* [GOAL OF THE EXERCISE] The answer should consist of every line in the material below that has the word "https".

* [THE RECORDS]

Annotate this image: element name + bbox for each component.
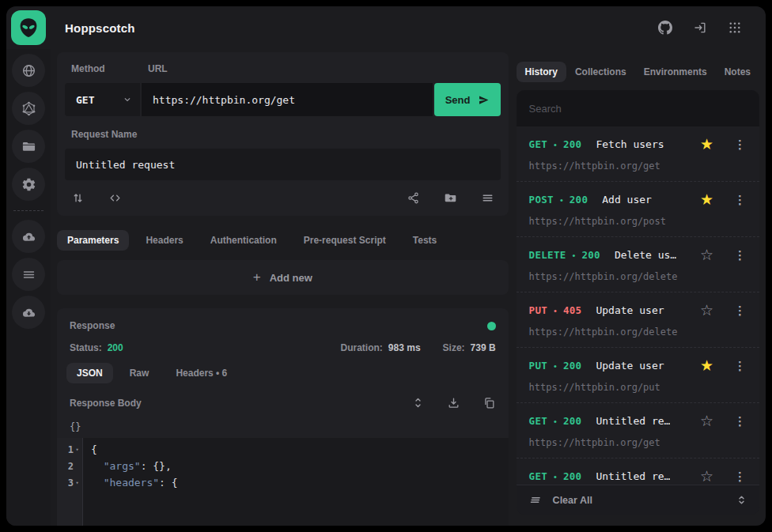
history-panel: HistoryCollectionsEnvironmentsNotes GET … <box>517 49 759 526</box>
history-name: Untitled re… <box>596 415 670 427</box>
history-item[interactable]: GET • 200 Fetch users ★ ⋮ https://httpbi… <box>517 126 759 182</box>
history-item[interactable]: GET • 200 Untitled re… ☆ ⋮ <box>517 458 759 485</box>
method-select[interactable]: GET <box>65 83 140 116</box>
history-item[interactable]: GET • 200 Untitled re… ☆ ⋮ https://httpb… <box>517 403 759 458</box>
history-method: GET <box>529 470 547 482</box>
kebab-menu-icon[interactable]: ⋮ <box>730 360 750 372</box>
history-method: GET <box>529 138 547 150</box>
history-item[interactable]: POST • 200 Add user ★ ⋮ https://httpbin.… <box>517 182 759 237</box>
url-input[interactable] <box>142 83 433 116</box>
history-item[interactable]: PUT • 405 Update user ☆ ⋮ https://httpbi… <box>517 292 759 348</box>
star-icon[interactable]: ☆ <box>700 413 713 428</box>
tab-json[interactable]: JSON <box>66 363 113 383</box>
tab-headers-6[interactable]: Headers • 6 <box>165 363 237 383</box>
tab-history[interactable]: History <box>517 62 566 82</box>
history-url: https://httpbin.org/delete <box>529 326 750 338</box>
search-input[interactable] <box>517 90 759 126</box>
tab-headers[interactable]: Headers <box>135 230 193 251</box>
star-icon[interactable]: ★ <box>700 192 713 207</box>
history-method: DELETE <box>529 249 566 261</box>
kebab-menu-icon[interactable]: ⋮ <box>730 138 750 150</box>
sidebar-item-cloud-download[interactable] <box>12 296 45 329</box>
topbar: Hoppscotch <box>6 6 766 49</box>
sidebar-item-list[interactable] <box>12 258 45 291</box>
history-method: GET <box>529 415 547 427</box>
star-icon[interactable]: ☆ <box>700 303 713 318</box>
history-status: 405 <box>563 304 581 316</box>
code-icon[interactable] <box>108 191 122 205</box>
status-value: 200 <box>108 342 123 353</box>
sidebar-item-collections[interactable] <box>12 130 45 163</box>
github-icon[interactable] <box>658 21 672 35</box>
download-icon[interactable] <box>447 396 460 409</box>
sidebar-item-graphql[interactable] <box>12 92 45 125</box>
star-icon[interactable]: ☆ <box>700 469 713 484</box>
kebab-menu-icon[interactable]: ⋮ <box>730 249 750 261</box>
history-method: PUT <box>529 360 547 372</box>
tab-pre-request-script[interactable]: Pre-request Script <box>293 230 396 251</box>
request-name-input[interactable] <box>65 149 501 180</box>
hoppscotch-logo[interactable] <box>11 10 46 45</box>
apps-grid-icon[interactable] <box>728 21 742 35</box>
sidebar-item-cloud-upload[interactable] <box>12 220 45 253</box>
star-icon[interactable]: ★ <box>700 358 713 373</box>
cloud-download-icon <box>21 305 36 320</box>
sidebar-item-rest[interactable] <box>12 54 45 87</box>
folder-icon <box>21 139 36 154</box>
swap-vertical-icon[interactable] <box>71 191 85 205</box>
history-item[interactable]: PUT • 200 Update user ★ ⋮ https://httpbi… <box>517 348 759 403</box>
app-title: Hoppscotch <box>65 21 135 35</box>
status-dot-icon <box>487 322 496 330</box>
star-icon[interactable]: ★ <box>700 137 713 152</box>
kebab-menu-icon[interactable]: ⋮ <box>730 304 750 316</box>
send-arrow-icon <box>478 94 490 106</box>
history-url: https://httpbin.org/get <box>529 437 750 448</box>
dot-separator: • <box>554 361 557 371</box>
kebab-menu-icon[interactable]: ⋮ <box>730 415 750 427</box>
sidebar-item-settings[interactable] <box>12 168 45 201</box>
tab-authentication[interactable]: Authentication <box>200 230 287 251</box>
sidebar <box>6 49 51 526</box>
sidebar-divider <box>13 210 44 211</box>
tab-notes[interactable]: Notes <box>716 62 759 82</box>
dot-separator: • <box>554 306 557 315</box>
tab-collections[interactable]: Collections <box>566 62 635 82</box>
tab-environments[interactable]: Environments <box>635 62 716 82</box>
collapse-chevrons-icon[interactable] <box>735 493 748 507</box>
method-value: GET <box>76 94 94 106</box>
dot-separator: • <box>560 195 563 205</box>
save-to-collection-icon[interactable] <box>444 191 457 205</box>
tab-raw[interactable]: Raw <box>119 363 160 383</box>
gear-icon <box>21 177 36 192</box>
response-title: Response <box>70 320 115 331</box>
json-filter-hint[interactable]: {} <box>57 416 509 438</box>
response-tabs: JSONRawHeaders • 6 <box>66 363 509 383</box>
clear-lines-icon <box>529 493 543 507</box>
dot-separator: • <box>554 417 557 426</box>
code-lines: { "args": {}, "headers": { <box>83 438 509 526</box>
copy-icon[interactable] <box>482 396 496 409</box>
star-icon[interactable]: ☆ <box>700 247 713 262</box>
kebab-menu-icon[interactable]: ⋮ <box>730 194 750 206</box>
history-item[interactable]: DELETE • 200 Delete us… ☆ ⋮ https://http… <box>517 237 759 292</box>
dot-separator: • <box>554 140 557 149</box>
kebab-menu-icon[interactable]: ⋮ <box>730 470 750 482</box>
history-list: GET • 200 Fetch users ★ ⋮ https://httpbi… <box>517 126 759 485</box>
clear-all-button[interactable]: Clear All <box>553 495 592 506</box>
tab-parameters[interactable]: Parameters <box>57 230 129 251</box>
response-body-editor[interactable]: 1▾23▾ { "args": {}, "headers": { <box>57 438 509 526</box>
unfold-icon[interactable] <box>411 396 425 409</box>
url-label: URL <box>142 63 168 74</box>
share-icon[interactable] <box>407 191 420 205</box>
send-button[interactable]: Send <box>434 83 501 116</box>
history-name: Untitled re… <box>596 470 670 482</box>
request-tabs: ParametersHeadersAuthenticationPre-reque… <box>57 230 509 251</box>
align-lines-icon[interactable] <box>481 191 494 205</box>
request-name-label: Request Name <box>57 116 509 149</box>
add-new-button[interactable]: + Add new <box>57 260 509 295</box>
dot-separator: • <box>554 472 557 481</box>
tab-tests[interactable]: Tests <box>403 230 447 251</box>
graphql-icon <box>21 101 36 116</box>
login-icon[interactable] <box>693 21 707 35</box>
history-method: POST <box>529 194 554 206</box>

* [EXERCISE RESULT]
history-item[interactable]: GET • 200 Fetch users ★ ⋮ https://httpbi… <box>517 126 759 182</box>
history-item[interactable]: GET • 200 Untitled re… ☆ ⋮ https://httpb… <box>517 403 759 458</box>
history-item[interactable]: POST • 200 Add user ★ ⋮ https://httpbin.… <box>517 182 759 237</box>
history-item[interactable]: PUT • 405 Update user ☆ ⋮ https://httpbi… <box>517 292 759 348</box>
history-url: https://httpbin.org/delete <box>529 326 750 338</box>
history-item[interactable]: PUT • 200 Update user ★ ⋮ https://httpbi… <box>517 348 759 403</box>
history-url: https://httpbin.org/get <box>529 437 750 448</box>
history-item[interactable]: DELETE • 200 Delete us… ☆ ⋮ https://http… <box>517 237 759 292</box>
history-list: GET • 200 Fetch users ★ ⋮ https://httpbi… <box>517 126 759 485</box>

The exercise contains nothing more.